EXERCISE BRIEF ▸ Transcribe the listing in full, excluding any pictures.
*** Opening of DATA FOR PROCESSING ***
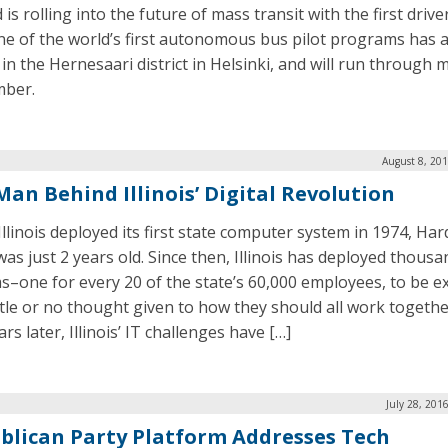
 is rolling into the future of mass transit with the first drive
ne of the world’s first autonomous bus pilot programs has 
in the Hernesaari district in Helsinki, and will run through m
mber.
August 8, 20
Man Behind Illinois’ Digital Revolution
llinois deployed its first state computer system in 1974, Har
was just 2 years old. Since then, Illinois has deployed thousa
s–one for every 20 of the state’s 60,000 employees, to be e
ittle or no thought given to how they should all work togethe
rs later, Illinois’ IT challenges have […]
July 28, 201
blican Party Platform Addresses Tech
*** Close of DATA FOR PROCESSING ***
RESPONSE ▸
 is rolling into the future of mass transit with the first drive
ne of the world’s first autonomous bus pilot programs has 
in the Hernesaari district in Helsinki, and will run through m
mber.
August 8, 20
Man Behind Illinois’ Digital Revolution
llinois deployed its first state computer system in 1974, Har
was just 2 years old. Since then, Illinois has deployed thousa
s–one for every 20 of the state’s 60,000 employees, to be e
ittle or no thought given to how they should all work togethe
rs later, Illinois’ IT challenges have […]
July 28, 201
blican Party Platform Addresses Tech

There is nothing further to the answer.